§ **WHAT THIS TASK INVOLVES**:
Reproduce the data shown below exactly.

Saved entries:
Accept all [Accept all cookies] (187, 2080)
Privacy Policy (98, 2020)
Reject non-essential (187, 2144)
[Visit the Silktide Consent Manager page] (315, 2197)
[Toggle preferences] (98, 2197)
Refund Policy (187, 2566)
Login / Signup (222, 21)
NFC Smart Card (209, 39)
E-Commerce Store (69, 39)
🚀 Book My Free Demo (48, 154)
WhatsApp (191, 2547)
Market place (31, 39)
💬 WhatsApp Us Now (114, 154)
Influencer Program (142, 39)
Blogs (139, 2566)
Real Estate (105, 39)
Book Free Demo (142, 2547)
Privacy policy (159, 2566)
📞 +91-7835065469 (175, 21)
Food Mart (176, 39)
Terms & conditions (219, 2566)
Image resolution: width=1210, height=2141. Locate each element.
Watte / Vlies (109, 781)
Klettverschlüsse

§ **RESPONSE AREA**:
Accept all [Accept all cookies] (187, 2080)
Privacy Policy (98, 2020)
Reject non-essential (187, 2144)
[Visit the Silktide Consent Manager page] (315, 2197)
[Toggle preferences] (98, 2197)
Refund Policy (187, 2566)
Login / Signup (222, 21)
NFC Smart Card (209, 39)
E-Commerce Store (69, 39)
🚀 Book My Free Demo (48, 154)
WhatsApp (191, 2547)
Market place (31, 39)
💬 WhatsApp Us Now (114, 154)
Influencer Program (142, 39)
Blogs (139, 2566)
Real Estate (105, 39)
Book Free Demo (142, 2547)
Privacy policy (159, 2566)
📞 +91-7835065469 (175, 21)
Food Mart (176, 39)
Terms & conditions (219, 2566)
Image resolution: width=1210, height=2141. Locate each element.
Watte / Vlies (109, 781)
Klettverschlüsse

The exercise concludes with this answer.